Il dibattito su quanto siano davvero più pulite le auto elettriche rispetto a quelle a benzina ha ottenuto una risposta più concreta. I conti vanno fatti onestamente: non solo lo scarico, che un’elettrica non ha, ma tutto il ciclo di vita — estrazione delle materie prime, produzione della batteria, assemblaggio del veicolo, ricarica, utilizzo e fine vita.

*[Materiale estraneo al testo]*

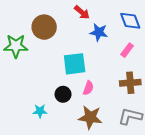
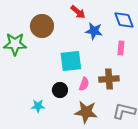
pink rectangle: (127, 50) -> (121, 48), turned -32
brown cross: (130, 83) -> (109, 79), moved

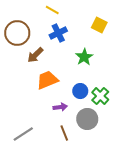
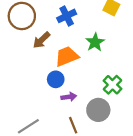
orange trapezoid: (47, 80) -> (67, 56), moved
blue circle: (80, 91) -> (56, 79), moved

L’argomento classico dei detrattori dell’elettrico è noto: la batteria richiede molta energia e materiali, quindi un’elettrica parte la sua vita con un’impronta di carbonio più alta all’uscita dalla fabbrica. Ma anche per un’auto a benzina le emissioni non si fermano ai cancelli dello stabilimento. Brucia carburante per anni, e allo scarico vanno aggiunte l’estrazione, il trasporto e la raffinazione del petrolio.
Per questo un calcolo completo del ciclo di vita pende quasi sempre dalla parte dell’elettrico. Secondo i dati DOE/Argonne basati sul modello GREET, un’elettrica del 2025 emette circa il 46 % in meno di gas serra nell’arco della sua vita rispetto a un’auto a combustione comparabile. Entro il 2035 il divario dovrebbe crescere fino al 76 % rispetto a un’auto a benzina del 2025.

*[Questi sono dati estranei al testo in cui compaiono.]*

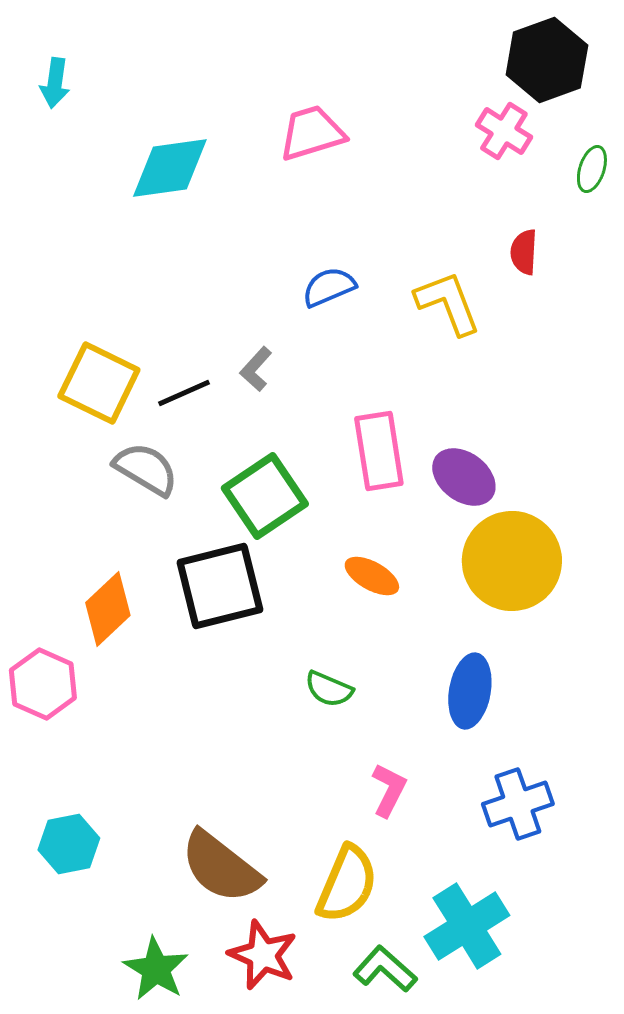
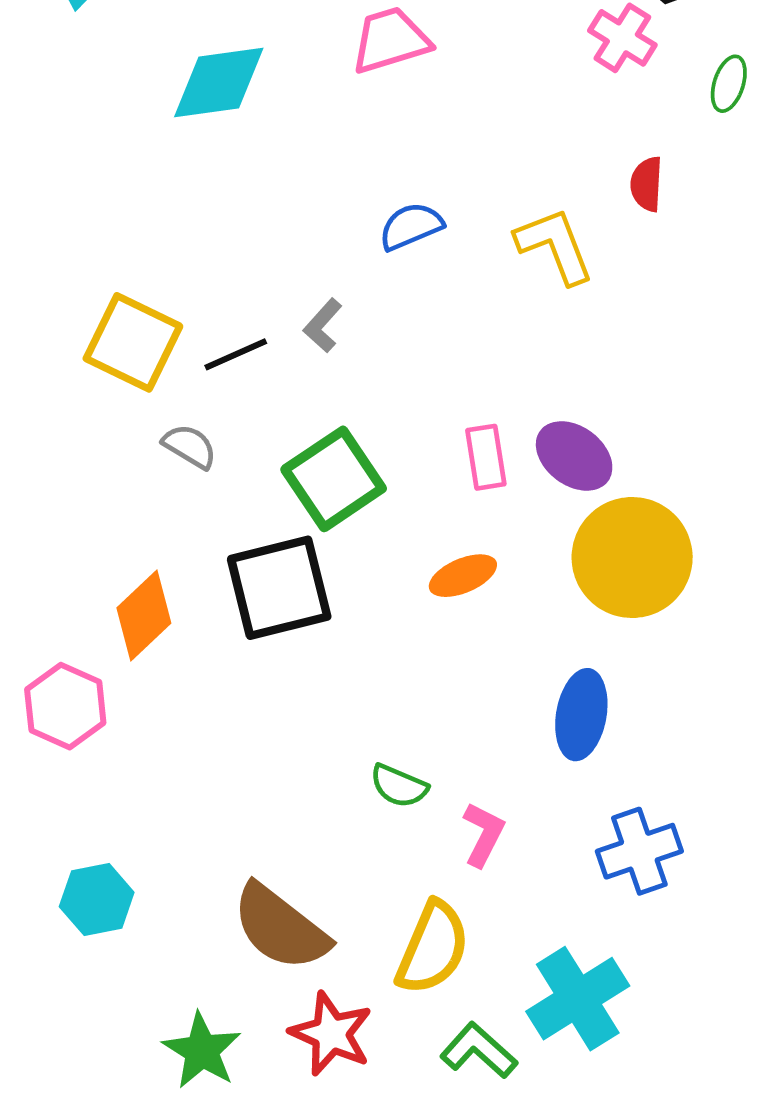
pink rectangle: (379, 451) -> (486, 457), moved, size x0.7
gray semicircle: (146, 469) -> (190, 446), size x0.7
orange ellipse: (372, 576) -> (463, 576), turned -52
green semicircle: (329, 689) -> (399, 786), moved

Ci sono però dei distinguo. Il risultato dipende da dove viene utilizzata l’auto, da che tipo di elettricità viene caricata, da quanto è grande la batteria, da quanti chilometri percorre nell’arco della vita e da come sono stati prodotti i materiali. Una piccola elettrica in una regione con una rete pulita se la cava molto meglio di un pesante pickup elettrico che si ricarica da una centrale a carbone.